Free-Standing Silicon Nanocrystals using Plasma Enhanced Chemical Vapor Deposition

Si nanocrystals (NCs) less than 5 nm in diameter exhibit a size-dependent tunable band gap, visible photoluminescence, and multiple exciton generation. These properties of Si NCs have led to an increased interest in their utilization in third-generation photovoltaic (PV) devices. In this presentation, we will discuss the synthesis of Si NCs from a SiH$_{4}$/Ar plasma. The particles are transported out of the plasma by gas flow, and are collected onto a grid. The structure and optical properties of the as-synthesized NCs have been characterized using transmission electron microscopy, infrared and Raman spectroscopy, and photoluminescence (PL) spectroscopy.

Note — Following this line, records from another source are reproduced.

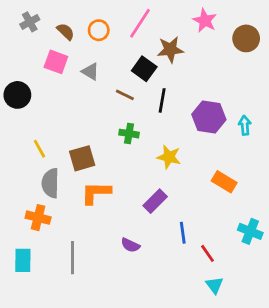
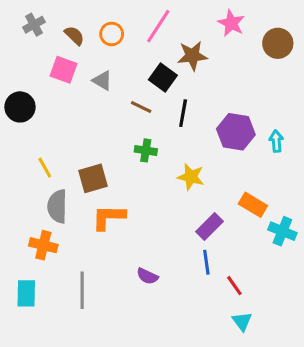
purple rectangle: (155, 201) -> (209, 227), moved
cyan cross: (250, 231) -> (282, 231), moved

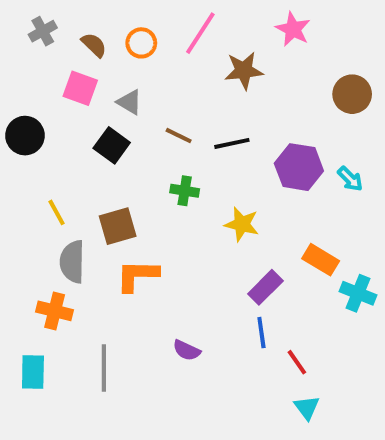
brown circle: (278, 43) -> (352, 94), moved
black square: (163, 77) -> (112, 145), moved
black line: (183, 113) -> (232, 143), turned 68
cyan arrow: (276, 141) -> (350, 179), turned 140

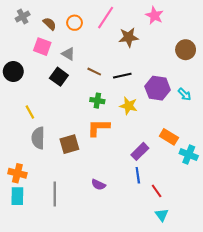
yellow star: (242, 224) -> (128, 106), moved
brown square: (118, 226) -> (69, 144), moved
orange L-shape: (137, 275) -> (98, 128), moved
orange cross: (55, 311) -> (17, 173), moved

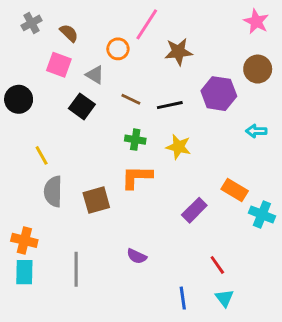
pink star: (154, 15) -> (256, 22), moved
orange circle: (75, 23) -> (118, 49), moved
purple hexagon: (158, 88) -> (219, 94), moved
cyan arrow: (185, 94) -> (256, 131), turned 136
blue line: (138, 175) -> (183, 298), moved

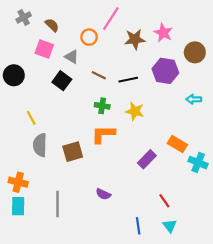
pink star: (256, 22) -> (163, 33), moved

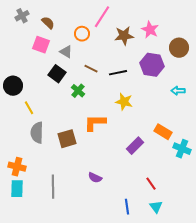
black circle: (14, 75) -> (13, 86), moved
green cross: (102, 106) -> (78, 91), moved, turned 32

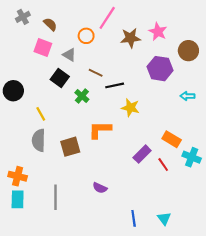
black line: (118, 73) -> (115, 85), moved
yellow line: (29, 108) -> (41, 114), moved
red line: (151, 184) -> (163, 165), moved

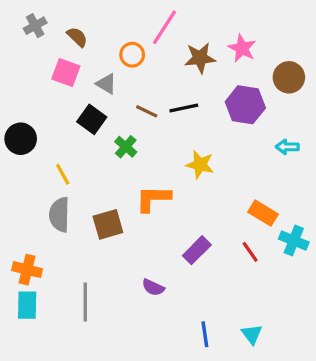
black line: (115, 85) -> (184, 108), moved
purple rectangle: (142, 154) -> (197, 250), moved

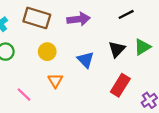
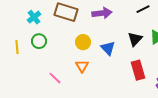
yellow circle: (47, 52) -> (83, 42), moved
red rectangle: (120, 85) -> (138, 70), turned -48

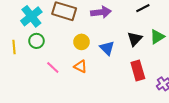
cyan cross: (34, 17) -> (31, 16), size x1.5
orange triangle: (82, 66) -> (80, 66), turned -32
pink line: (55, 78) -> (53, 67), moved

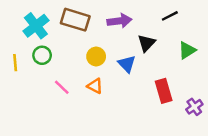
black triangle: (135, 39) -> (146, 43), moved

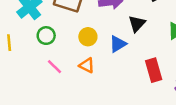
green circle: (42, 55) -> (46, 36), moved
blue triangle: (127, 64) -> (118, 44), turned 42

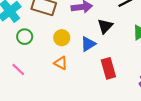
pink line: (55, 67) -> (18, 69), moved
red rectangle: (154, 70) -> (108, 68), moved

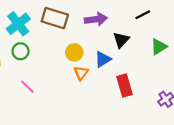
green circle: (25, 37) -> (21, 51), moved
orange triangle: (61, 63) -> (81, 73), moved, turned 40

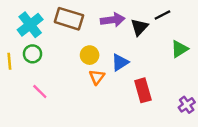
black triangle: (121, 40) -> (139, 27), moved

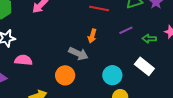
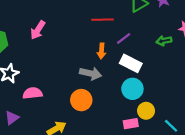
purple line: (126, 30) -> (124, 39), moved
white rectangle: (144, 66) -> (131, 63), moved

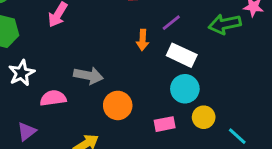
green arrow: (164, 41) -> (225, 24), size x1.5
gray arrow: (91, 73) -> (88, 76), moved
pink rectangle: (131, 124) -> (165, 124), moved

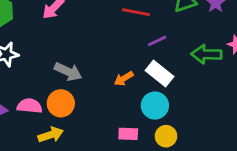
orange arrow: (143, 40) -> (124, 79), moved, turned 42
pink semicircle: (53, 98) -> (30, 106), moved
orange circle: (118, 105) -> (61, 103), moved

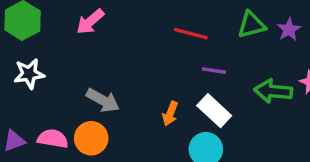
purple line: (157, 41) -> (214, 71), turned 30
orange arrow: (124, 79) -> (170, 114), turned -42

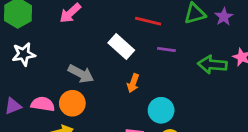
white rectangle: (214, 111) -> (121, 46), moved

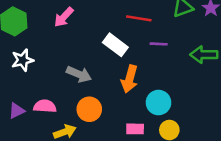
orange arrow: (133, 83) -> (130, 79), size x1.5
orange circle: (72, 103) -> (89, 109), moved

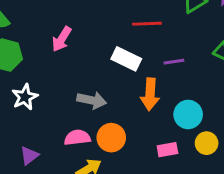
purple line: (159, 44) -> (174, 62), moved
pink semicircle: (45, 106) -> (77, 138), moved

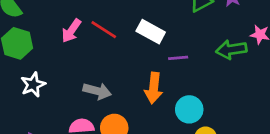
red line: (147, 24) -> (104, 30), moved, turned 32
white rectangle: (126, 59) -> (151, 32), moved

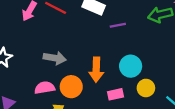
orange arrow: (154, 88) -> (96, 70), moved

The TEM measurements show that the NCs have a diameter over the range of 3 to 7 nm: the average size can be controlled by varying the residence time in the plasma volume. PL from $\sim $7 nm NCs has an emission peak centered at 850 nm, which blue shifts as the crystal size decreases due to oxidation. Our infrared measurements are consistent with the PL data and show that although the surface Si atoms of the as-synthesized NCs are H-terminated with mono-, di-, and tri-hydride species, these NCs oxidize over a few minutes. Support from NSF award number DMR-0820518 is gratefully acknowledged.